What does the Exxon Valdez $1.1 billion cleanup settlement have in common with the solid waste industry? This massive judgment resulted from the Natural Resource Damages Assessment (NRDA) statute - a law that also can directly affect refuse businesses.

NRDA allows the government to collect damages for injury, destruction or loss of natural resources. These assessments pay to restore or replenish wildlife habitats, marshes, beaches, rivers, etc. Damages typically are assessed by a contingent valuation, which measures the passive uses - such as the public's enjoyment - of the environment.

NRDA also represents a potential source for financial losses.

Today, NRDA is being used for all types of environmental damage, and awards have gained momentum, although its legislative future remains in question.

Customarily, natural resource damages are viewed as the difference between the natural resource in its pristine condition and its condition after the damage, and includes the cleanup, the value of lost use of the resource and the assessment cost.

The Department of the Interior (DOI), Washington, D.C., defines NRDA under the Comprehensive Environmental Response, Compensation and Liability Act (CERCLA) and establishes NRDA procedures for assessing damages caused by the release of hazardous wastes. This process identifies alternatives for restoring affected resources and/or acquiring equivalent resources.

These procedures consist of four phases:

* Preassessment. During this phase it's determined whether assessment actions are warranted.

* Assessment Plan. This involves ensuring reasonable assessment costs are incurred. Also, a plan is created describing the procedures to determine the extent of injury.

* Assessment. The three steps in assessment are: (1) determination of injury; (2) quantification; and (3) determination of damage.

* Post-Assessment. A monetary value is calculated.
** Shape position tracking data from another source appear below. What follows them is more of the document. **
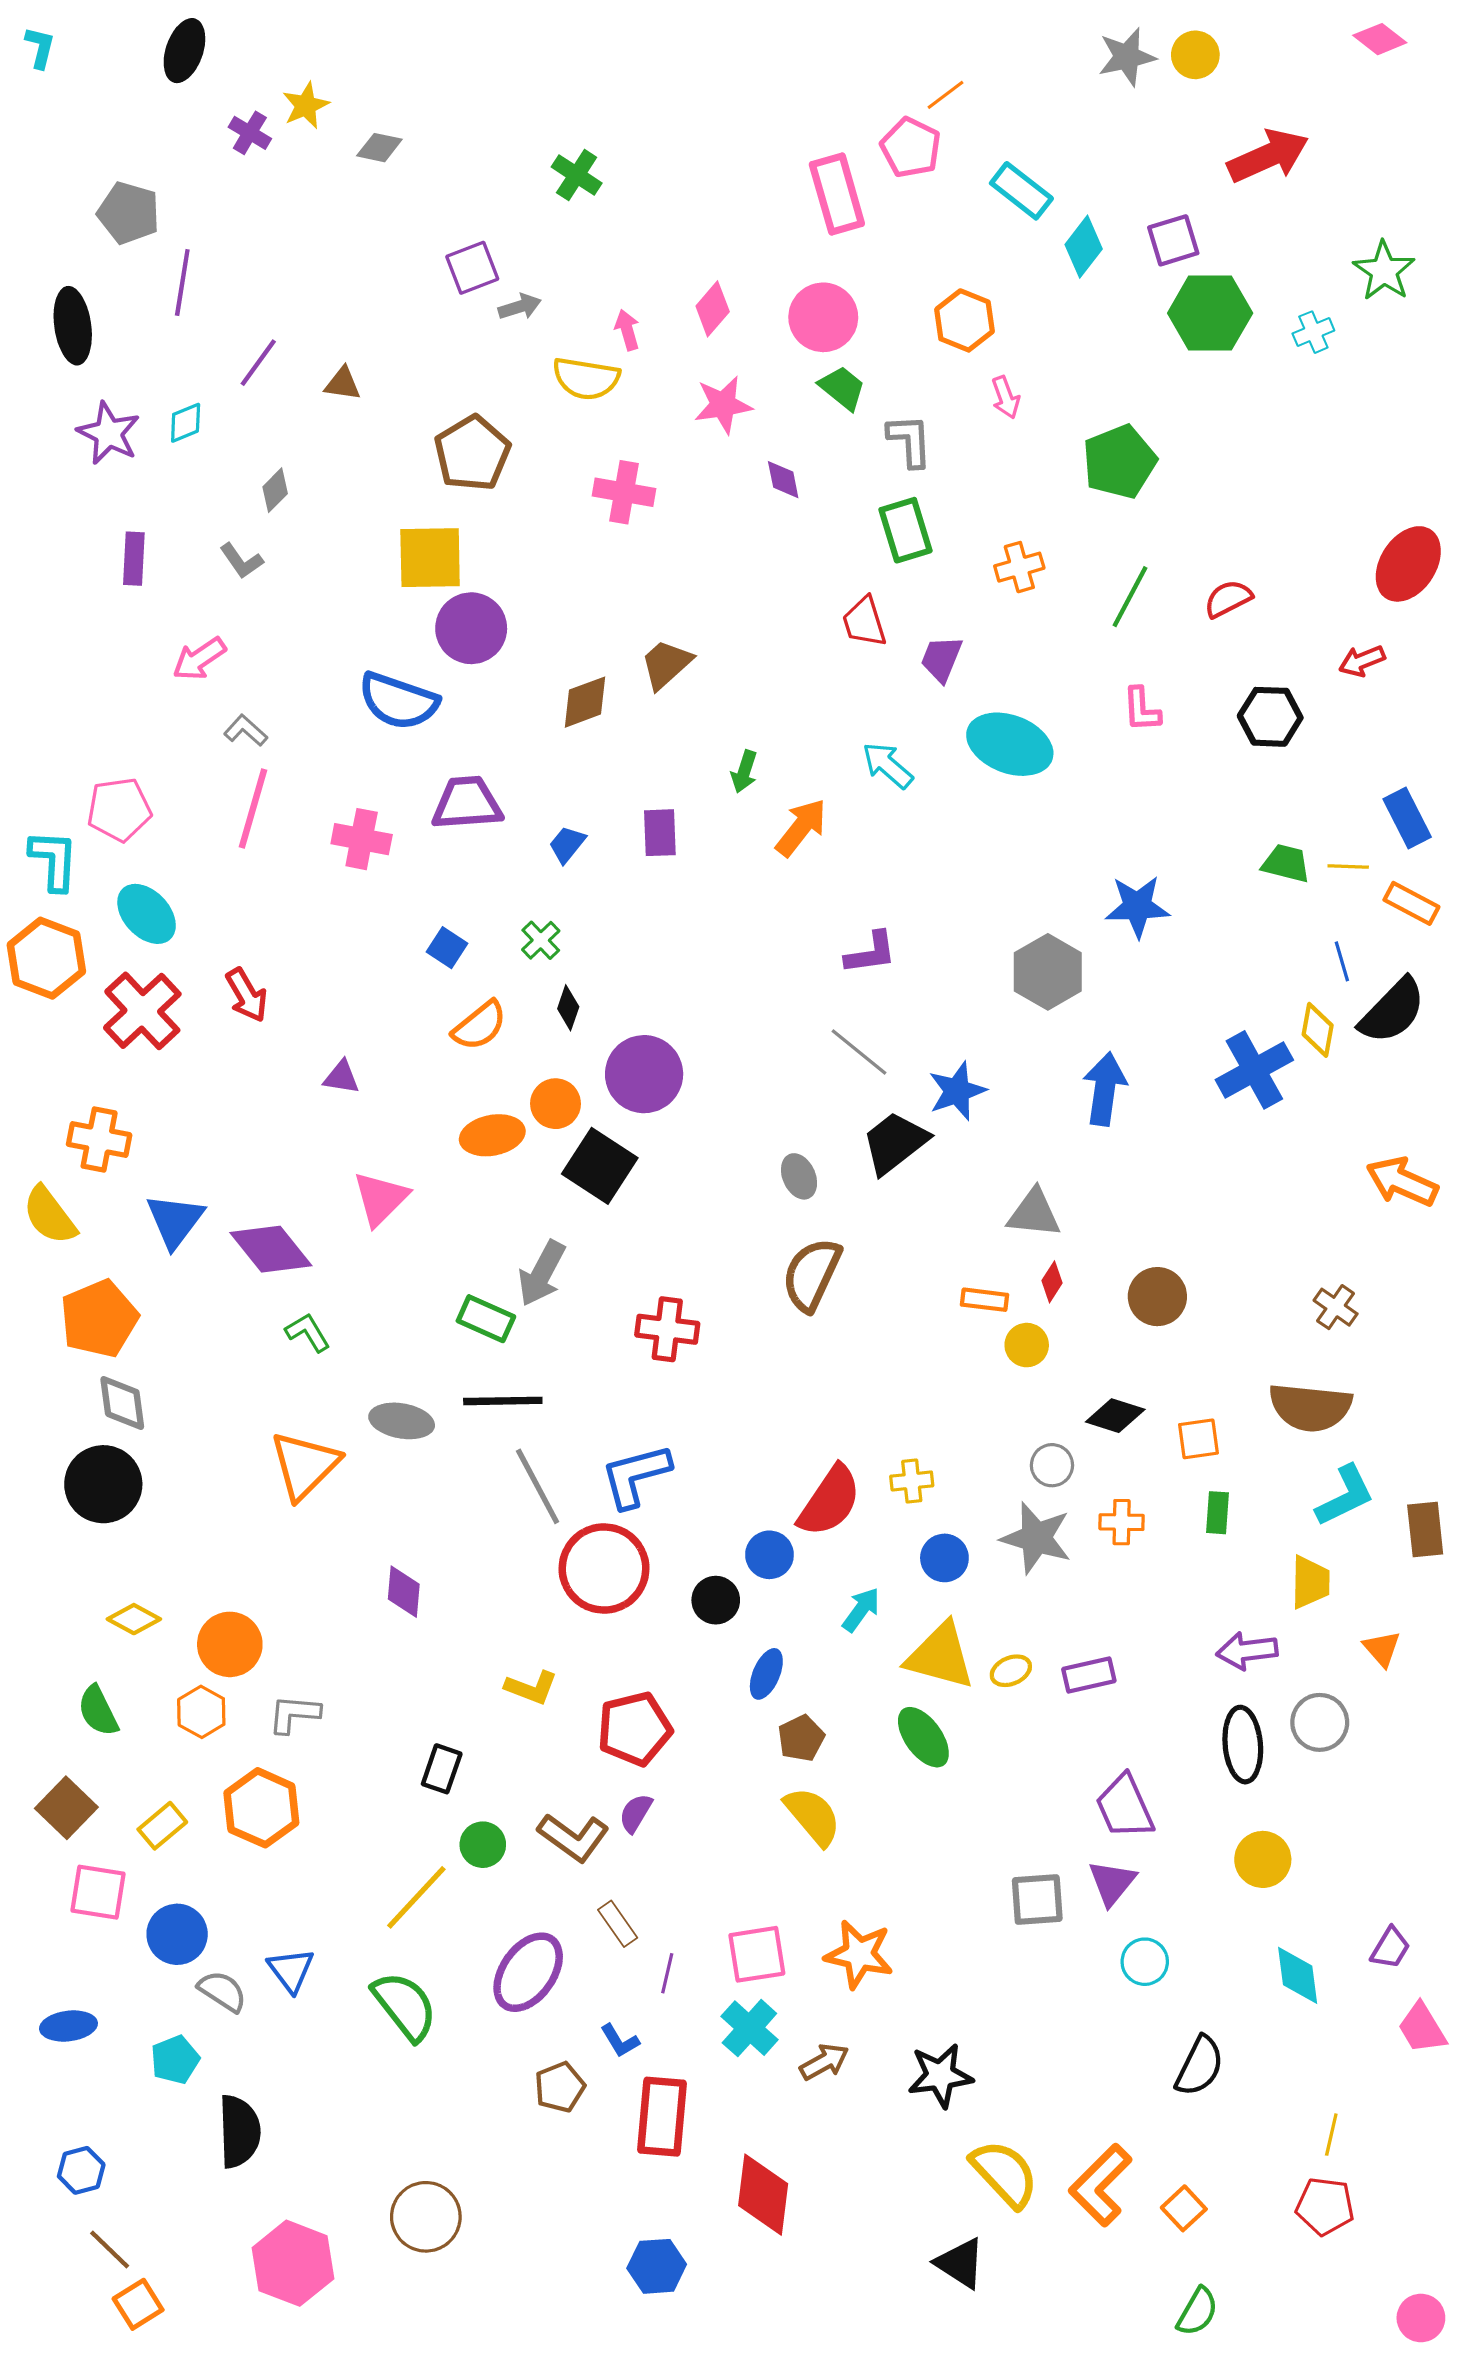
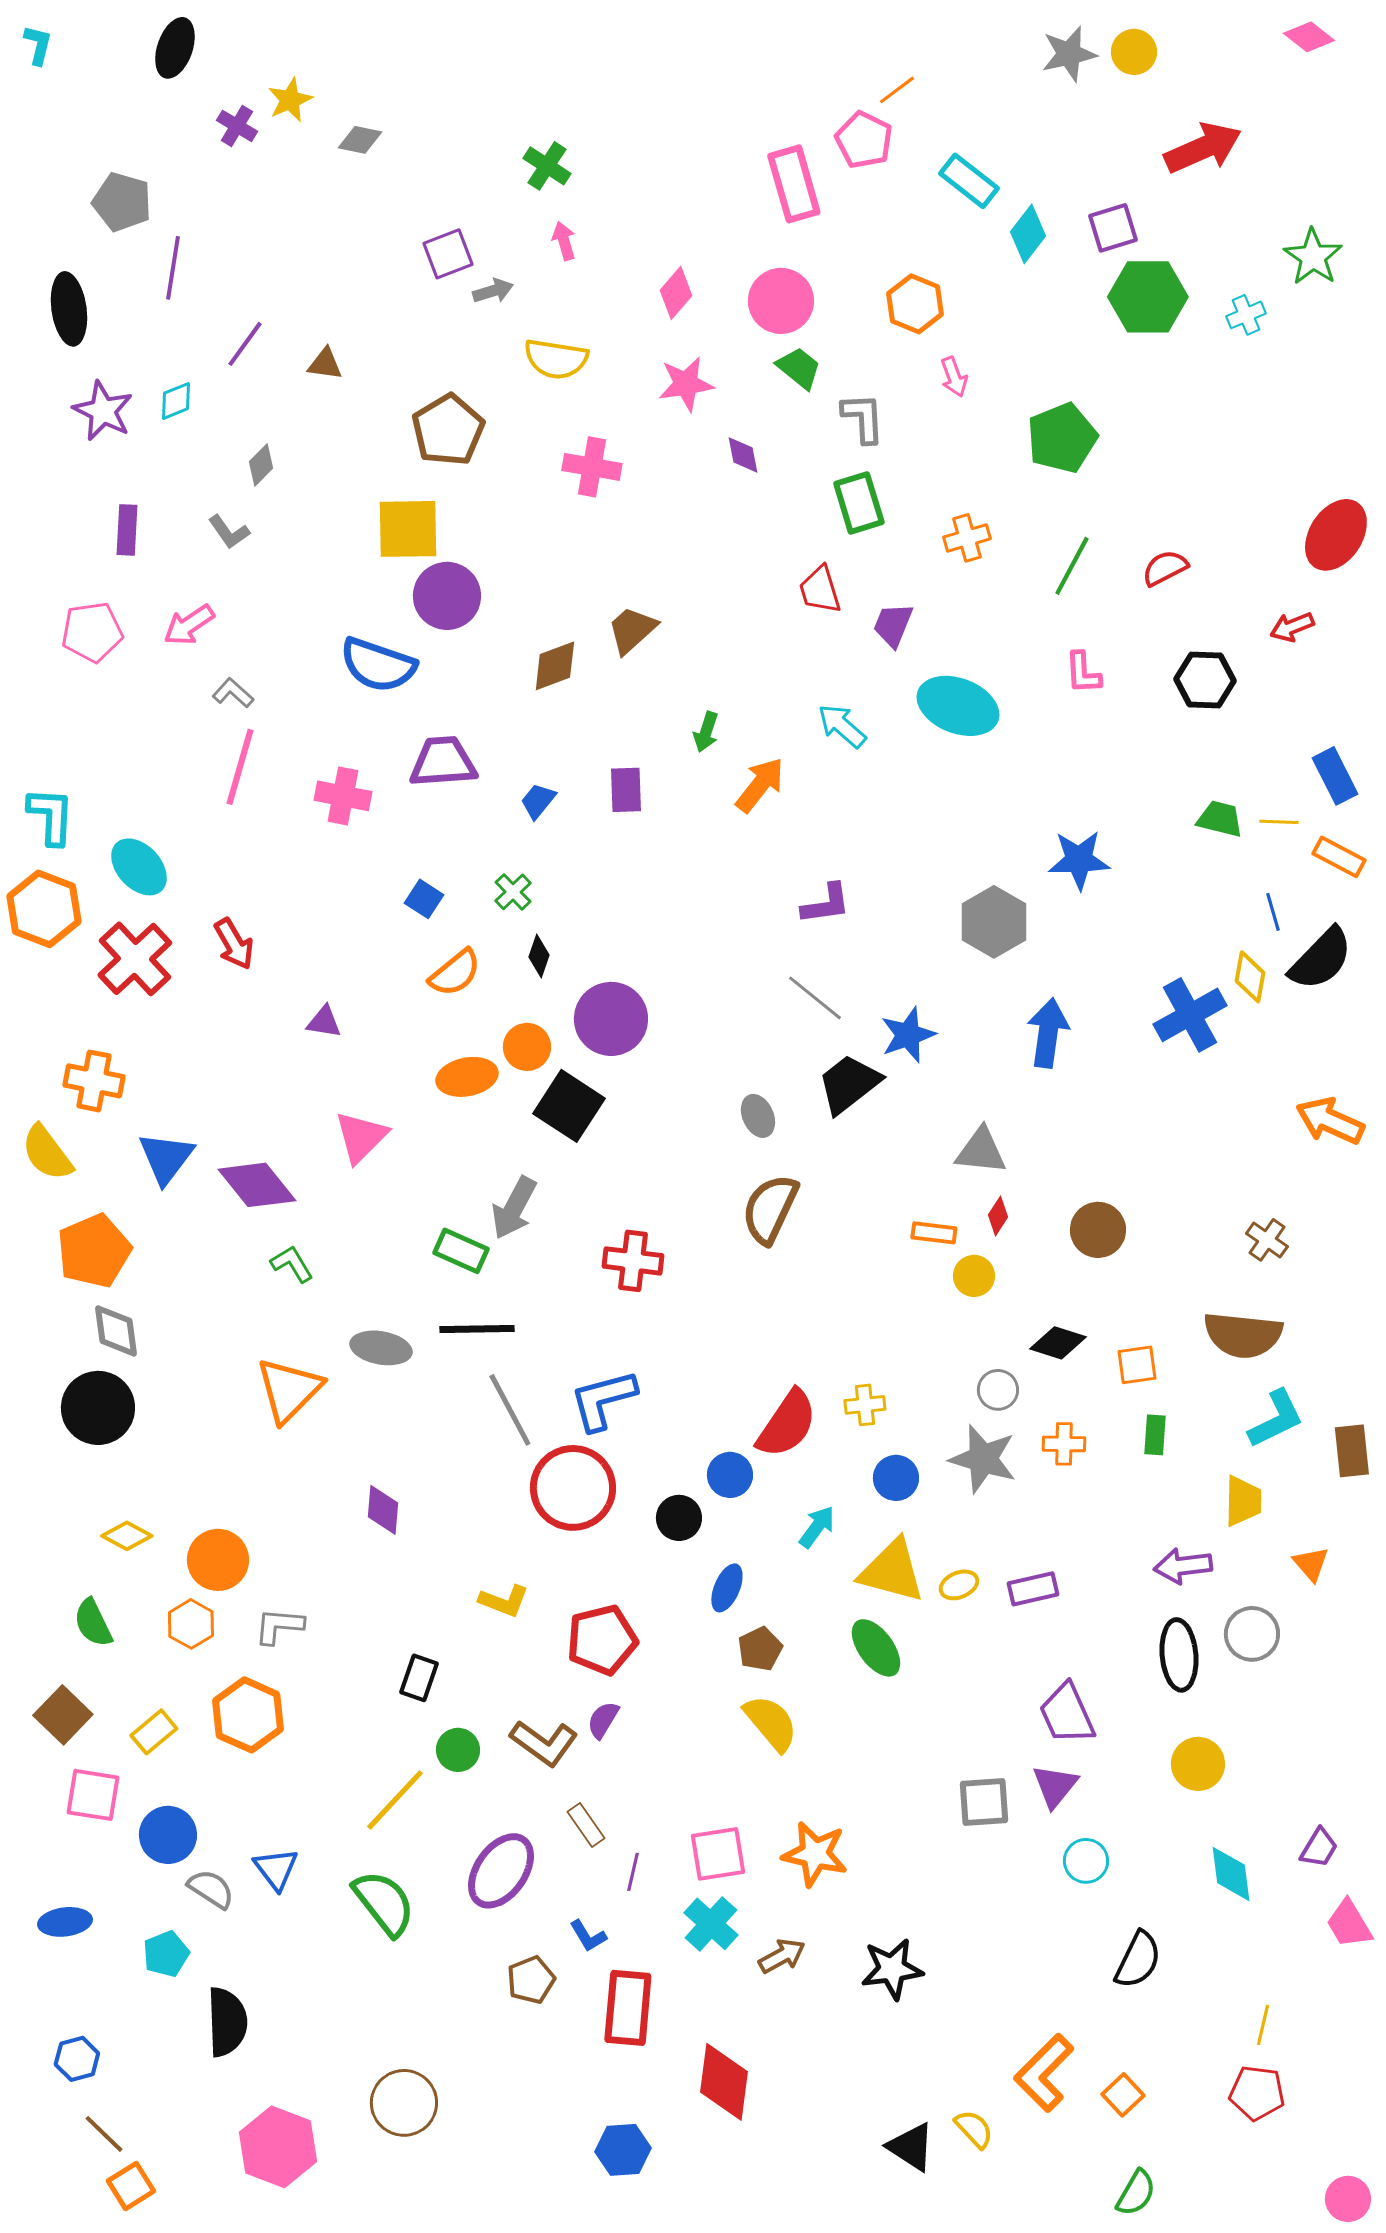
pink arrow: (627, 330) -> (564, 241), moved
pink pentagon: (119, 810) -> (92, 632), moved
yellow semicircle: (1005, 2174) -> (974, 2129), moved, size x0.6

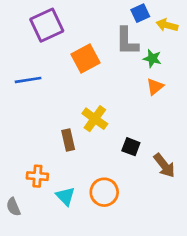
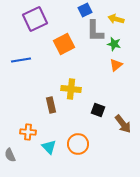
blue square: (140, 13) -> (85, 10), moved
yellow arrow: (167, 25) -> (116, 19), moved
yellow cross: (95, 119) -> (71, 89), turned -30

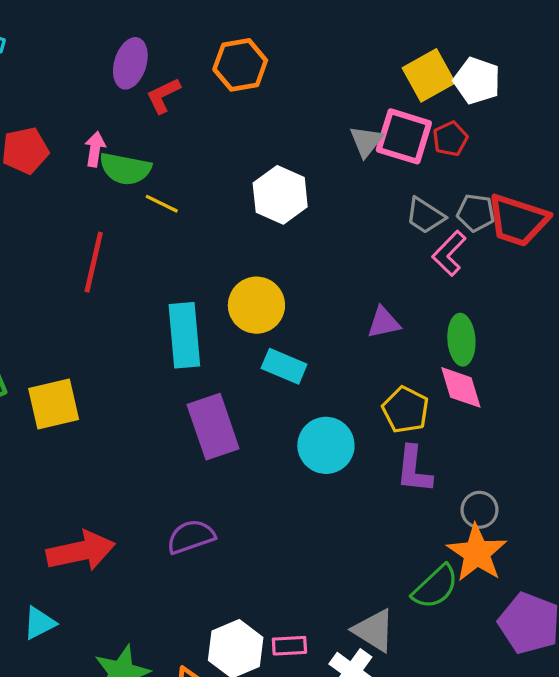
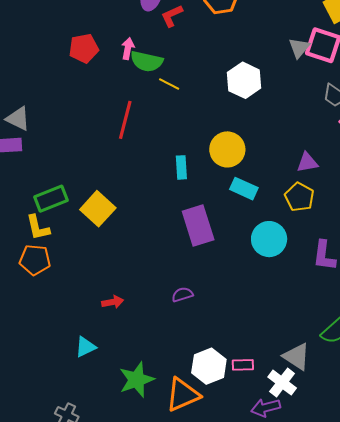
cyan rectangle: (184, 335) -> (181, 167), size x0.6
yellow square: (54, 404) -> (98, 209), turned -36
yellow pentagon: (406, 410) -> (299, 197), moved
purple semicircle: (191, 537) -> (182, 295), size x0.7
red arrow: (81, 551) -> (113, 302), size x0.5

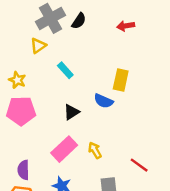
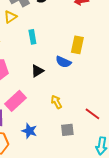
cyan rectangle: (65, 70) -> (32, 37), turned 32
pink rectangle: (64, 149) -> (15, 101), moved

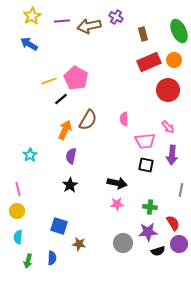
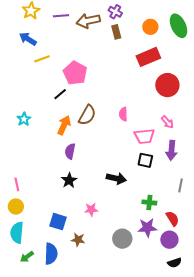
brown rectangle: (143, 34) -> (116, 32), moved
orange circle: (174, 60) -> (150, 27), moved
yellow line: (49, 81) -> (42, 59), moved
cyan star: (30, 155) -> (24, 119), moved
pink star: (117, 204) -> (91, 210), moved
cyan semicircle: (18, 237) -> (17, 233), size x1.5
purple circle: (179, 244) -> (169, 240), moved
black semicircle: (158, 251) -> (174, 263), moved
blue semicircle: (52, 258) -> (51, 254), size x1.5
green arrow: (28, 261) -> (27, 257), turned 40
Prior to 1992, damages were assessed at the lesser of restoration costs or by lost use values without restoration. In Ohio v. Department of Interior, 880 F.2d 432 (D.C. Cir. 1992), environmental groups challenged existing regulations, asserting that CERCLA would require levying damages to restore, replace or acquire the equivalent of injured resources in every case. The case resulted in the DOI revising NRDA regulations to establish the importance of restoration costs over lost use values, and to include the loss of passive use values. However, concerns remain on whether restoration costs or replacing natural resource are sufficient. In many situations, complete restoration or replacement is not possible. For example, when lost wildlife cannot be immediately replaced and, even where full restoration is possible, the public suffers the loss of enjoying the resource.

Thus, while all compensatory sums recovered are used to restore, replace or acquire equivalent natural resources, CERCLA explicitly allows for compensation in excess of actual damages as well.

Consider the case of a municipal wastewater treatment facility that accidentally released raw sewage from a pump station into a major waterway. Because of a line break, approximately 10 million gallons of raw sewage overflowed into the creek adjoining the pump station.

Two years later, state authorities issued a NRDA of nearly $200,000 against the municipality. The state also imposed a $50,000 penalty on the municipality and assessed fish kills and loss of recreational use of the creek at $200,000.

To satisfy the NRDA, the municipality performed a supplemental environmental project. The state determined that the most suitable project was a wetlands restoration.

The final construction of the wetlands restoration project totaled approximately $80,000, which was accepted in lieu of the initial $200,000 NRDA.

Considering the potential for significant NRDA claims, companies should work with their insurers to develop effective cost-containment strategies. Also, it's important to review your insurance policy's language to determine how your insurer would address NRDA claims. By paying attention to remediation plans, regulatory compliance and risk management, significant reductions in the financial risks of NRDA claims can be made.